Tarantino’s films are explained as being etched generally within the Blaxploitation period when Hollywood wanted to present a more gritty, self-evident portrayal of African Americans particularly those residing in the inner city. “Race on the Q.T.” (on the “quiet”) demonstrates Tarantino’s filmmatic racial representation—and most specifically Black racial expressivity, style and character types—while maintaining the director’s honest and critically acclaimed engagement of Black culture. Nama explains with intricate detail how Tarantino sometimes reverts to “turnaround-is-fair-play” in his development of Black characters as they encounter racial tropes and various stereotypes that are so often part of Hollywood’s portrayal of the urban Black man or woman. This could be an aspect of the director’s “racial mechanics” in developing a storyline as it relates to racial interplay.
For instance, in his obligatory war film, “Inglorious Bastards,” there is a reference to King Kong that is similar to the frequent “hidden meanings” Tarantino sometimes uses to reveal any racist ideology associated with the United States. Nama explains this as a method for the filmmaker to reveal a “racial analogy” (in reference to the character “Marcel”) as a simple example of Nazi vs. American racial tolerance. Nama uses academic prose to determine that Tarantino’s reference to King Kong is a suggestion of the pathology of German Nazism being the ideological cousin of American racism.
And so goes most of the book.
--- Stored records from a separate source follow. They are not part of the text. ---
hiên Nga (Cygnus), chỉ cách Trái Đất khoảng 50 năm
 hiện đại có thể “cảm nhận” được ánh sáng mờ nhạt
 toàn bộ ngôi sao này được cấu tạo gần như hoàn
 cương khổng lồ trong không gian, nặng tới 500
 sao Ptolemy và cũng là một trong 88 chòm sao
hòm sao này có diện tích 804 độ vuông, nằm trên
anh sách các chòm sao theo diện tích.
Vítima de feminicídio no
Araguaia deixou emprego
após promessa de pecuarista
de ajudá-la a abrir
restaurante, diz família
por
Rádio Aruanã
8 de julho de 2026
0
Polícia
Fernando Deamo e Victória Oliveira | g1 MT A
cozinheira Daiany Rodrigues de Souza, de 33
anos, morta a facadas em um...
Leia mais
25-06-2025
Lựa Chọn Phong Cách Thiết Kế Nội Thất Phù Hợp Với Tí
It is difficult but rewarding reading, particularly for film school students or those wishing to learn more about how White directors view the African American narrative.
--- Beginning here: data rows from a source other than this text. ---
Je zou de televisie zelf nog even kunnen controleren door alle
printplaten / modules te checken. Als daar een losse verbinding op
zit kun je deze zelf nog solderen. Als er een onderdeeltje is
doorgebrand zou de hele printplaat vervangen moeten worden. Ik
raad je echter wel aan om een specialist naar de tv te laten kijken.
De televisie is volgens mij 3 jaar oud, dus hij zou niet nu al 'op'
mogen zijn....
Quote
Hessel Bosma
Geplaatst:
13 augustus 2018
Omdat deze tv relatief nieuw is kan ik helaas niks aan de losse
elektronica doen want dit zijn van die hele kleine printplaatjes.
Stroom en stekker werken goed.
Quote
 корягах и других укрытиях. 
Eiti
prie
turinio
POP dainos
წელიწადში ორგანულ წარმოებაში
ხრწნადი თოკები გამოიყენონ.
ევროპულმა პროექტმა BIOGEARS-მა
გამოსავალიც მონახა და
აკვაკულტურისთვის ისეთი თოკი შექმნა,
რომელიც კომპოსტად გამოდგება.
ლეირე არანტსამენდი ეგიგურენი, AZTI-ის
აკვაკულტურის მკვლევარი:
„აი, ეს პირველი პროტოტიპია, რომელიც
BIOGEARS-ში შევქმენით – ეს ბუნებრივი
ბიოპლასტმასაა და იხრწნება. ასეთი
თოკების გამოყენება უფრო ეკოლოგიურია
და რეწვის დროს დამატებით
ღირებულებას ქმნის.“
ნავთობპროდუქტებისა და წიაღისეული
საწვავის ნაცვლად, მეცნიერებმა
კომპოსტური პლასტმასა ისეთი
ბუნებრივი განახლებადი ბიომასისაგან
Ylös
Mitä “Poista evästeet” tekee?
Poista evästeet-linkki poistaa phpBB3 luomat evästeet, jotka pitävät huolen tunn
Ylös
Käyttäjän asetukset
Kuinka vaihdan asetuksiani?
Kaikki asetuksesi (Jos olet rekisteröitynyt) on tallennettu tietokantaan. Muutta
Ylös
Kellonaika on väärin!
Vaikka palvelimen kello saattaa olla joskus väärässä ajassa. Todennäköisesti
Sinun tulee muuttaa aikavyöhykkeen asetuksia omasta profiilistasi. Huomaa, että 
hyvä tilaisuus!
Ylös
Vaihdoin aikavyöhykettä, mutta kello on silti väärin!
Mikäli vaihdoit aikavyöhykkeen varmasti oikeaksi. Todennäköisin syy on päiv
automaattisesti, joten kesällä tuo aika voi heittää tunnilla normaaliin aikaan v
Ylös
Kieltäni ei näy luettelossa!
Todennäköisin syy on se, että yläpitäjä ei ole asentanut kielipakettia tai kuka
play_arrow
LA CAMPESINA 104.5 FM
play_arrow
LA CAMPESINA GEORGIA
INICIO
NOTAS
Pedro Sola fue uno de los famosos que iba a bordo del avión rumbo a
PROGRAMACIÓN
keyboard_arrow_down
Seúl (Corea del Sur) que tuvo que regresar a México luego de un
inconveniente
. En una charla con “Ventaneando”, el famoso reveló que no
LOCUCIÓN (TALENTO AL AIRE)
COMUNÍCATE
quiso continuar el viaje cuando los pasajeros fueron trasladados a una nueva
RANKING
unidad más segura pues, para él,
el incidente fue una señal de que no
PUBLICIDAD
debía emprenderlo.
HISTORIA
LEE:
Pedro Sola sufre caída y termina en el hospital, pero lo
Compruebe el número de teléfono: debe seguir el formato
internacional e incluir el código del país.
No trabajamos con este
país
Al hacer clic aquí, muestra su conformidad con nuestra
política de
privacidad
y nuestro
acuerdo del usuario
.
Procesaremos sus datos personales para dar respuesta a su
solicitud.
Tarantino has excelled in presenting “Black agency” against Whites; his Black male characters often occupy a position of power and exhibit ownership of their specific lot in society. The character “Django,” for instance, draws his racial swagger from the Blaxploitation films. Django’s “Little Lord Fountleroy” valet costume eschews the image of the “broken and obedient” slave who only masquerades as subservient until it is time to “strike back” at the entrenched powers.
Nama explains Tarantino’s films as “existing within the mounting anxiety” around Black masculinity, interracial sexuality and racialized American violence. The author reveals that Tarantino has discovered and excells in exploiting the viewer’s strident reaction and anxieties stirred by his frequent use of “nier” and the F-word and graphic violence which was part-and-parcel of the Blaxploitation films. But it’s not just the African American urban experience; “Kill Bill: Vols. 1 and 2” are intricately associated with the popular martial arts films of the Blackploitation period. These movies were very popular among Black teens then and featured famous “karate heroes” such as Bruce Lee, Chuck Norris and Jim Kelly that tended to glorify the violence, blood, machismo and sexual bravado so well associated with the African American urban experience.
The author goes to great length to explain Tarantino’s films as standing in contrast to the “sanitizing” by Hollywood of power, race and sexuality. In “Pulp Fiction,” a Black man is raped by a White man—thereby evoking racial history similar to the common castration of a Black lynch victim by a band of masked, unknown White sadists. Tarantino’s films are racially insurgent. He gives homage to the Blaxploitation films via extreme violence, sexual objectification and racist dialogue. The director also pays significant tribute to the Blaxploitation sex symbol (i.e. Pam Grier as “Jackie Brown”) and provides a touch of the past to a modern generation of film fans.
In some ways, Tarantino’s films, according to Nama, face the same social scrutiny as did Mark Twain’s “Adventures of Huckleberry Finn” which since its publication 130 years ago has been taken to task as a vulgar, stereotypical portrayal of African Americans. Nama suggests that those who criticize Tarantino’s work may forget that he is only a filmmaker and not a race philosopher.